The problem had existed for nearly a century — and state and federal agencies had known for decades.

A year later, the housing complex is empty, and the EPA has cleaned dozens of yards in the surrounding Superfund site. But for many East Chicago residents, the struggles of living with lead contamination are just beginning to unfold.

Listen to the broadcast hour of this piece for reporter analysis and more.




CAUSE & EFFECT

The EPA measures lead in parts per million. Imagine a bathtub. One drop of ink in that tub represents about one part per million — one part ink for every million parts water.

The government's limit for lead in soil is 400 parts per million, or 400 drops of ink in our tub. For arsenic in soil, the limit is usually 26 parts per million.

The EPA found levels of lead and arsenic in East Chicago over 100 times the legal limit. The highest sample found was over 90,000 ppm — 90,000 drops of ink in a bathtub.

Maritza Lopez has lived in the contaminated area her entire life, several blocks outside the West Calumet Housing Complex. Over the years, she's battled breast cancer, diabetes, arthritis, fibromyalgia, anemia and more.

She remembers friends dying from brain and breast tumors when they were in grade school.

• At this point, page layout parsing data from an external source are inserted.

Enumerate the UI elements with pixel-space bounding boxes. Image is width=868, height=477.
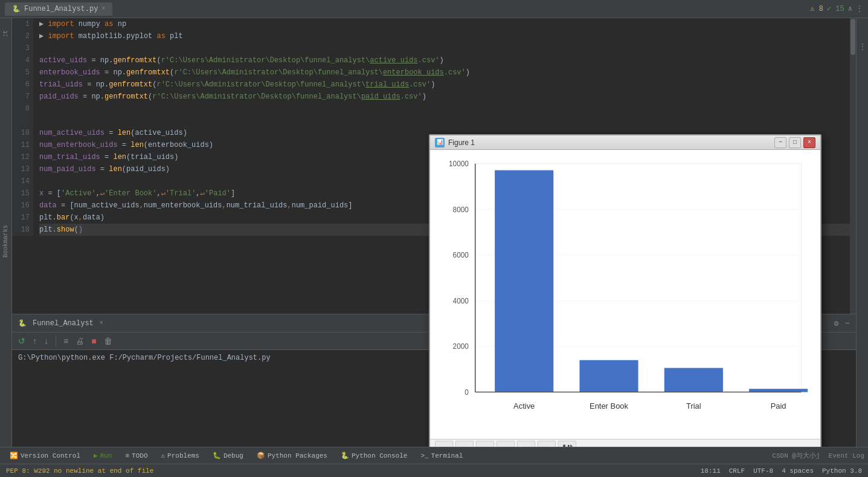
print-button[interactable]: 🖨 (73, 335, 86, 347)
code-line-9 (39, 115, 850, 127)
tab-todo[interactable]: ≡ TODO (119, 450, 153, 461)
run-command: G:\Python\python.exe F:/Pycharm/Projects… (18, 354, 271, 362)
tab-close[interactable]: × (101, 5, 105, 12)
tab-run[interactable]: ▶ Run (88, 450, 118, 461)
code-line-2: ▶ import matplotlib.pyplot as plt (39, 30, 850, 42)
python-version[interactable]: Python 3.8 (822, 467, 862, 475)
run-settings-icon[interactable]: ⚙ (834, 319, 839, 328)
figure-close-button[interactable]: × (803, 137, 815, 148)
tab-debug[interactable]: 🐛 Debug (207, 450, 249, 461)
tab-problems[interactable]: ⚠ Problems (155, 450, 205, 461)
todo-label: TODO (132, 452, 147, 459)
svg-text:Enter Book: Enter Book (590, 401, 629, 410)
bar-chart: 0 2000 4000 6000 8000 10000 (436, 156, 814, 432)
figure-pan-button[interactable]: ✥ (497, 441, 515, 447)
pep8-warning: PEP 8: W292 no newline at end of file (6, 467, 153, 475)
ok-count: ✓ 15 (827, 4, 844, 13)
figure-title: Figure 1 (448, 138, 774, 147)
run-tab-close[interactable]: × (100, 320, 103, 326)
figure-maximize-button[interactable]: □ (789, 137, 801, 148)
expand-icon[interactable]: ∧ (848, 4, 852, 13)
figure-minimize-button[interactable]: − (774, 137, 786, 148)
problems-icon: ⚠ (161, 452, 165, 459)
figure-titlebar: 📊 Figure 1 − □ × (430, 135, 820, 150)
figure-forward-button[interactable]: → (476, 441, 494, 447)
code-line-5: enterbook_uids = np.genfromtxt(r'C:\User… (39, 67, 850, 79)
figure-body: 0 2000 4000 6000 8000 10000 (430, 150, 820, 438)
figure-app-icon: 📊 (435, 138, 445, 148)
debug-icon: 🐛 (213, 452, 221, 459)
figure-toolbar: ⌂ ← → ✥ ⊕ ⚙ 💾 (430, 439, 820, 447)
warning-count: ⚠ 8 (810, 4, 823, 13)
bar-active (495, 170, 553, 392)
figure-window[interactable]: 📊 Figure 1 − □ × 0 (429, 134, 821, 447)
svg-text:2000: 2000 (453, 343, 469, 351)
figure-config-button[interactable]: ⚙ (538, 441, 556, 447)
code-line-1: ▶ import numpy as np (39, 18, 850, 30)
run-tab-label[interactable]: Funnel_Analyst (33, 319, 94, 328)
svg-text:8000: 8000 (453, 206, 469, 214)
svg-text:10000: 10000 (449, 160, 469, 168)
run-close-panel[interactable]: − (845, 319, 850, 328)
status-bar: PEP 8: W292 no newline at end of file 18… (0, 464, 868, 477)
code-line-3 (39, 42, 850, 54)
stop-button[interactable]: ■ (89, 335, 98, 347)
terminal-label: Terminal (431, 452, 463, 459)
code-line-6: trial_uids = np.genfromtxt(r'C:\Users\Ad… (39, 79, 850, 91)
tab-terminal[interactable]: >_ Terminal (414, 450, 469, 461)
scroll-thumb[interactable] (850, 19, 855, 55)
bookmarks-label[interactable]: Bookmarks (2, 225, 9, 258)
cursor-position[interactable]: 18:11 (701, 467, 721, 475)
version-control-icon: 🔀 (10, 452, 18, 459)
scroll-track[interactable] (850, 18, 856, 314)
python-console-label: Python Console (352, 452, 407, 459)
python-packages-label: Python Packages (268, 452, 327, 459)
code-line-4: active_uids = np.genfromtxt(r'C:\Users\A… (39, 54, 850, 67)
svg-text:4000: 4000 (453, 297, 469, 305)
menu-icon[interactable]: ⋮ (856, 4, 863, 13)
tab-filename: Funnel_Analyst.py (24, 5, 98, 13)
debug-label: Debug (223, 452, 243, 459)
svg-text:6000: 6000 (453, 251, 469, 259)
bar-trial (664, 368, 723, 392)
figure-back-button[interactable]: ← (455, 441, 474, 447)
scroll-down-button[interactable]: ↓ (42, 335, 51, 347)
code-line-8 (39, 103, 850, 115)
status-right: 18:11 CRLF UTF-8 4 spaces Python 3.8 (701, 467, 862, 475)
code-line-7: paid_uids = np.genfromtxt(r'C:\Users\Adm… (39, 91, 850, 103)
scroll-up-button[interactable]: ↑ (30, 335, 39, 347)
python-console-icon: 🐍 (341, 452, 349, 459)
svg-text:0: 0 (465, 388, 469, 397)
tab-python-console[interactable]: 🐍 Python Console (335, 450, 413, 461)
run-label: Run (100, 452, 112, 459)
tab-version-control[interactable]: 🔀 Version Control (4, 450, 86, 461)
soft-wrap-button[interactable]: ≡ (61, 335, 71, 347)
clear-button[interactable]: 🗑 (101, 335, 115, 347)
right-sidebar-icon-1[interactable]: ⋮ (859, 42, 866, 51)
editor-tab-bar: 🐍 Funnel_Analyst.py × ⚠ 8 ✓ 15 ∧ ⋮ (0, 0, 868, 18)
tab-python-packages[interactable]: 📦 Python Packages (251, 450, 333, 461)
run-icon: ▶ (94, 452, 98, 459)
figure-window-controls[interactable]: − □ × (774, 137, 815, 148)
encoding[interactable]: UTF-8 (753, 467, 773, 475)
terminal-icon: >_ (420, 452, 428, 459)
bottom-tab-bar: 🔀 Version Control ▶ Run ≡ TODO ⚠ Problem… (0, 447, 868, 464)
indent-setting[interactable]: 4 spaces (782, 467, 814, 475)
bar-paid (749, 389, 808, 392)
rerun-button[interactable]: ↺ (16, 335, 28, 347)
svg-text:Paid: Paid (771, 401, 786, 410)
figure-home-button[interactable]: ⌂ (435, 441, 453, 447)
event-log-label[interactable]: Event Log (829, 452, 864, 459)
figure-zoom-button[interactable]: ⊕ (517, 441, 535, 447)
top-right-info: ⚠ 8 ✓ 15 ∧ ⋮ (810, 4, 863, 13)
bar-enterbook (579, 360, 638, 392)
problems-label: Problems (167, 452, 199, 459)
file-tab[interactable]: 🐍 Funnel_Analyst.py × (5, 2, 112, 16)
bottom-right-info: CSDN @与大小j Event Log (772, 451, 864, 460)
figure-save-button[interactable]: 💾 (558, 441, 576, 447)
python-packages-icon: 📦 (257, 452, 265, 459)
svg-text:Trial: Trial (686, 401, 701, 410)
line-separator[interactable]: CRLF (729, 467, 745, 475)
todo-icon: ≡ (125, 452, 129, 459)
version-control-label: Version Control (21, 452, 80, 459)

"We were kids — we were always playing in the dirt," she says, sitting in her living room near a dining room table covered with dozens of bottles of prescription medication. "We would go into the woods there. We had a fort."

In the past year, the EPA has covered some contaminated soil with mulch and put up signs telling residents not to play in or around the dirt.

For people like Lopez, though, the damage is done. Doctors recently found lead and arsenic in her blood and bones.

Prescription medications take over a dining room table in the East Chicago home where Martiza Lopez has lived her whole life.

The federal government has only regulated exposure to toxic substances like these for a matter of decades. Much remains unknown about how these chemicals affect long-term human health, especially for people exposed to combinations of them, from different sources and in different places.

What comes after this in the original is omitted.